7 Anos
Na mesma hora de todos os dias, dos últimos sete anos, a porta se abre. O som varia pouco de acordo com o salto que estará em atrito com o piso da cozinha. Somente o abraço da filha não se repete, sempre reinventado. Segundos de paz naqueles pequenos braços envolvendo seu pescoço, interrompidos por uma voz estridente de quem nunca aprendeu a ponderar o volume; nunca aprendeu ponderar nada.
Depois de escutar todas as reclamações e cobranças, Juliana deixa escorregar a bolsa, as sacolas e a coragem no sofá. Sua filha de sete anos, Carine, conta-lhe todos os casos que se passaram na escola. Ela escuta, mas distante, tentando com todas as forças estar próxima. Como uma gravação há sete anos repetida todas as noites, pergunta a Carine se já jantou, se já tomou seu banho. A resposta é sempre positiva, mesmo que não seja verdade.
O som de um carro se aproximando, o bater de portas, vozes em discussão, tudo isso denuncia a chegada de sua irmã mais velha e o namorado. A cozinha é sempre o tribunal da discussão do dia, e o juiz é sempre aquele que desiste. As vozes não demoram para se espalhar por quase todos cantos da casa.
Sem dizer nada, Juliana se ergue do sofá lentamente calma. Já não tem paciência para tentar ajudar. “Há certos casais que só sabem amar em guerra”. Pensa.

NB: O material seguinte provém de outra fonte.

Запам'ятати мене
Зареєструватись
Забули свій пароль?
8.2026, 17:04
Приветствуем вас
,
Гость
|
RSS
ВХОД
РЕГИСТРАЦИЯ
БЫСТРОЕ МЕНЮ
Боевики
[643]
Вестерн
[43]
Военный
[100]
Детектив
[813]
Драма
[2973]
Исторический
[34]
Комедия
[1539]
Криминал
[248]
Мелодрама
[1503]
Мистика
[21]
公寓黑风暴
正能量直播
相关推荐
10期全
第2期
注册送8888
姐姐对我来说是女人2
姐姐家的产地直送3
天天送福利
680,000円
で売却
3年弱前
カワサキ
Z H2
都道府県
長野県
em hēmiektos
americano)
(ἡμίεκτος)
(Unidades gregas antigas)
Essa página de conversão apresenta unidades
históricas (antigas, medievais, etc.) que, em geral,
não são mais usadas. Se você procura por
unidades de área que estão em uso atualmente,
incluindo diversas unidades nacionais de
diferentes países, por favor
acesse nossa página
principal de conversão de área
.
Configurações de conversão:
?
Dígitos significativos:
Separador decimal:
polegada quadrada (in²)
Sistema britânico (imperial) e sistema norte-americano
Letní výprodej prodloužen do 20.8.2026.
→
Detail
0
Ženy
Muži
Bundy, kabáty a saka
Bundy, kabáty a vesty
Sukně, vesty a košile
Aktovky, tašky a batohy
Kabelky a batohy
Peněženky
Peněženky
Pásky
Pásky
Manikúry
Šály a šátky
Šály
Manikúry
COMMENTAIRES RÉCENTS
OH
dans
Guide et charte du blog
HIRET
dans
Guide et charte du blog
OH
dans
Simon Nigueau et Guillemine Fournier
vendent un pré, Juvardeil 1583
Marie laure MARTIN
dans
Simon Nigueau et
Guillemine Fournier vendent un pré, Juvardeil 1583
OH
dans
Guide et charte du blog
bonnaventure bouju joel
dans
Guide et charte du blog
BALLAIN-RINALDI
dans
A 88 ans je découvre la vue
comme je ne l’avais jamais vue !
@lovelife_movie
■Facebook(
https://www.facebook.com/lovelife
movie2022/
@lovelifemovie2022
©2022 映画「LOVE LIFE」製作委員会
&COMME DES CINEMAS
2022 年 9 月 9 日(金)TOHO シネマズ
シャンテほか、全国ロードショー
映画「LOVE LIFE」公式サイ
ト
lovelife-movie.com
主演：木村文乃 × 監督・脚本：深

O modesto quarto quase a isola das vozes da casa. Algumas peças de roupa, que foram tiradas do varal, estão sobre a cama esperando por que sejam passadas e guardadas nas gavetas do velho armário. Saltando de um canto a outro, Carine ainda exige atenção e quase a obtém de segunda a sexta.
Quando consegue convencer a filha a ir assistir televisão, suspira, e lugubremente fecha a porta do quarto qual divide com a filha, para poder se despir. Expulsa um a um dos sapatos. Os pés sempre sofrem no calcanhar, mas é um dos preços a pagar. Peça por peça escorre pelo corpo e repousa no chão. A cada peça, uma parte do corpo é revelada frente ao espelho. Ela sempre examina cada detalhe, sempre encontra algo que lha desagrada, que a faz sentir indesejável. Os seios não parecem mais tão rígidos. As formas se arredondam em locais que ela não gostaria. Quando a vergonha de si mesma se torna insuportável, enrola-se na toalha, abre apenas uma fresta da porta para verificar se alguém está por perto e, não havendo ninguém, corre para o banheiro. Se houvesse alguém que a pudesse ver de toalha, ela esperaria dez, quinze, trinta minutos se necessário, sentada em sua cama, pensando, esquecendo, os eventos do dia.
A água quente que escorre pelo corpo faz o mesmo relaxar. O sabonete percorre a pele retirando-lhe o suor de um dia de trabalho, o shampoo retira a poeira da cidade nos fios negros , e tudo, tudo não é apenas uma questão de higiene. Mas o perfume no sabonete e no shampoo, o frescor que trazem, tudo faz parte de uma cerimônia esperançosa de antes de deitar, receber um telefonema.
Logo depois de passar diversos cremes pelo corpo, Carine volta ao quarto, ainda animada, ainda querendo atenção. Juliana calma, Juliana amorosa, já relaxada após o banho sede o colo e às vontades da filha. Brincam, riem, antes da hora em que Carine deverá ir dormir. Muitas vezes demora até pegar no sono e Juliana espera, liga o computador e senta-se na beira da cama até que a filha adormeça.
O silencio predomina no quarto. Apenas o som da respiração da filha que dorme despreocupadamente se faz presente.
O telefone manteve-se silencioso, no celular nenhuma chamada já faz alguns dias. Assim como não recebera nenhum e-mail. Tantas formas de se comunicar e nenhuma tentativa de comunicação.
Agora resta aquela cadeira frente ao computador para Juliana entrar em um chat para conversar com alguns rapazes.
Ali ela pode ser quem quiser. Conquista facilmente diversos rapazes com a descrição que faz de si mesma. Por muitas noites ela tem muitos pretendentes loucos para conhecê-la pessoalmente. Por muitas noites, virtualmente, ela é bela e independente, não tem filhos, nunca foi casada e por minutos, é amada.